Sam accepts this.  He sets about disguising them as Orcs – and finds that ‘Snaga’, whom he foolishly forgot about, had broken his neck when he fell.

They need food and water.  Sam wonders if Orcs live on poison, but Frodo reassures him:

“`No, they eat and drink, Sam. The Shadow that bred them can only mock, it cannot make: not real new things of its own. I don’t think it gave life to the orcs, it only ruined them and twisted them; and if they are to live at all, they have to live like other living creatures. Foul waters and foul meats they’ll take, if they can get no better, but not poison. They’ve fed me, and so I’m better off than you. There must be food and water somewhere in this place.’”

But they decide there is no time to find it.  Depart quickly, but once again encounter the Watchers.  And this time the Phial alone is not enough.

“‘Gilthoniel, A Elbereth!’ Sam cried. For, why he did not know, his thought sprang back suddenly to the Elves in the Shire, and the song that drove away the Black Rider in the trees.

‘Aiya elenion ancalima!’ cried Frodo once again behind him.

“The will of the Watchers was broken with a suddenness like the snapping of a cord, and Frodo and Sam stumbled forward.”

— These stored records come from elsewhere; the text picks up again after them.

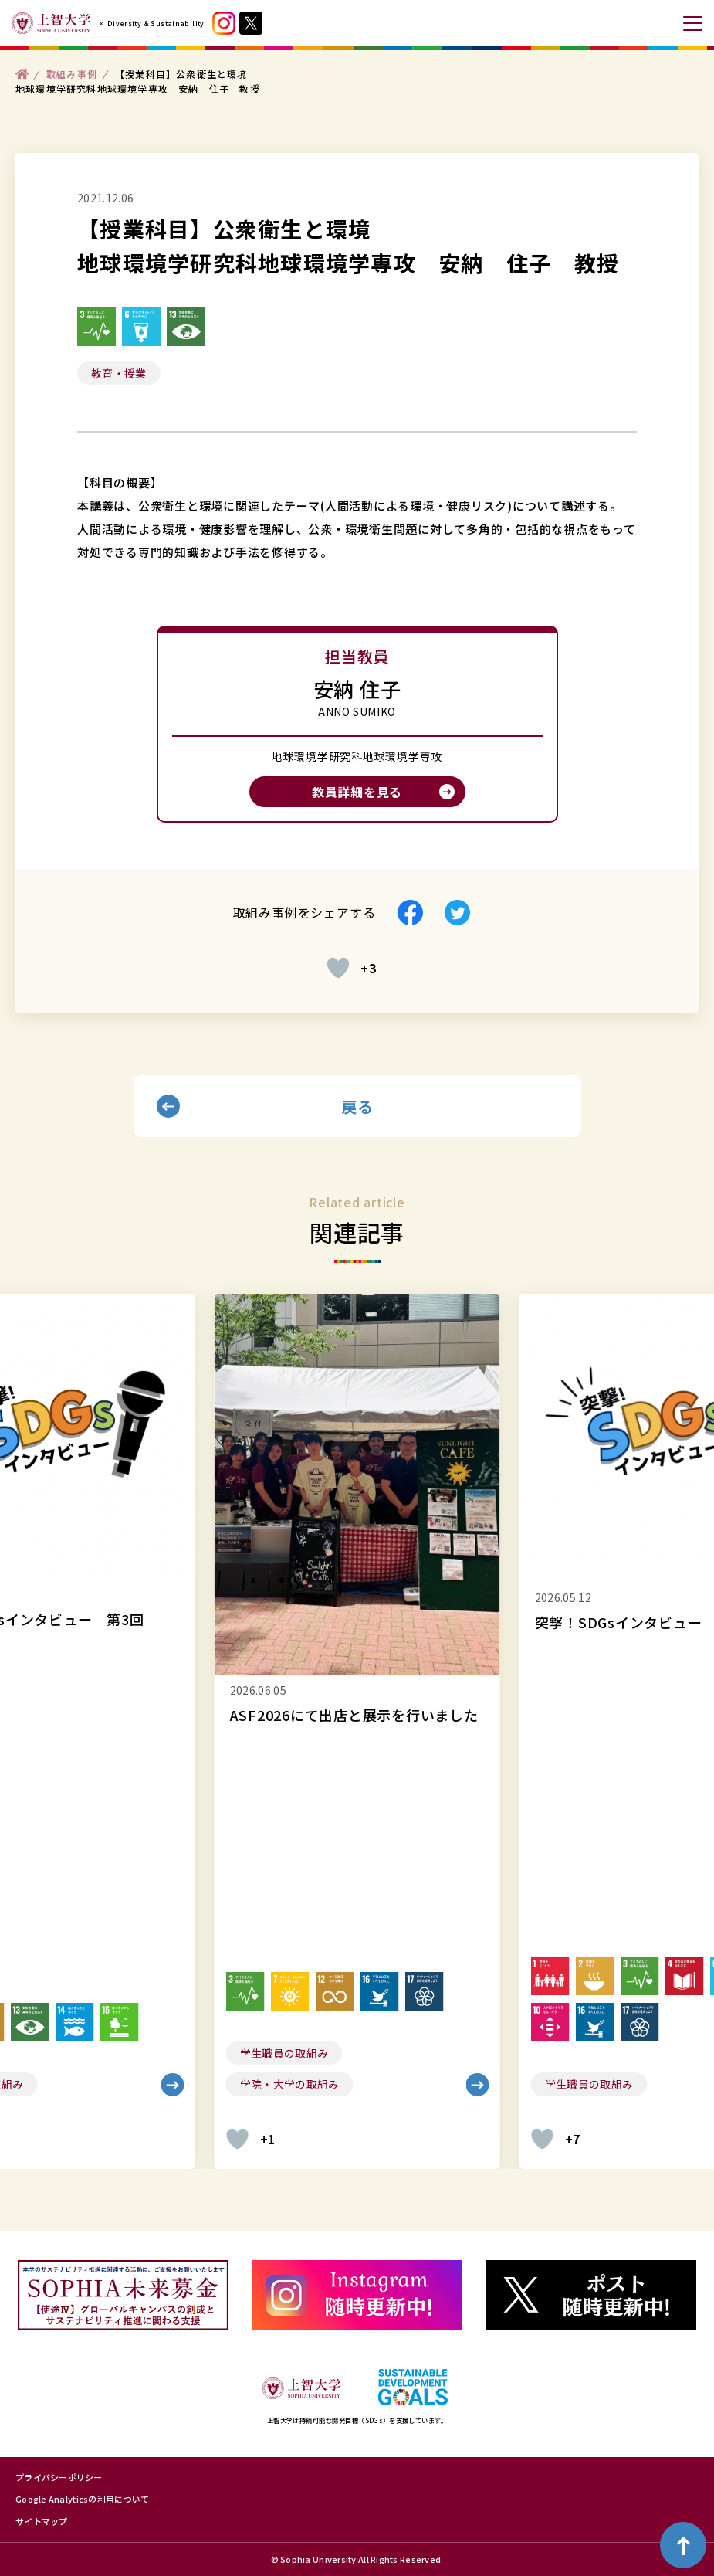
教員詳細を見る (357, 791)
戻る (357, 1106)
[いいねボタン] (338, 967)
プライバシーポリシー (59, 2477)
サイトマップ (41, 2521)
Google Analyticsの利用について (82, 2499)
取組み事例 (71, 73)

But once again they issue a warning.  And this time it is better answered:

“A bell clanged; and from the Watchers there went up a high and dreadful wail. Far up above in the darkness it was answered. Out of the black sky there came dropping like a bolt a winged shape, rending the clouds with a ghastly shriek.”

And on this cliff-hanger the chapter ends.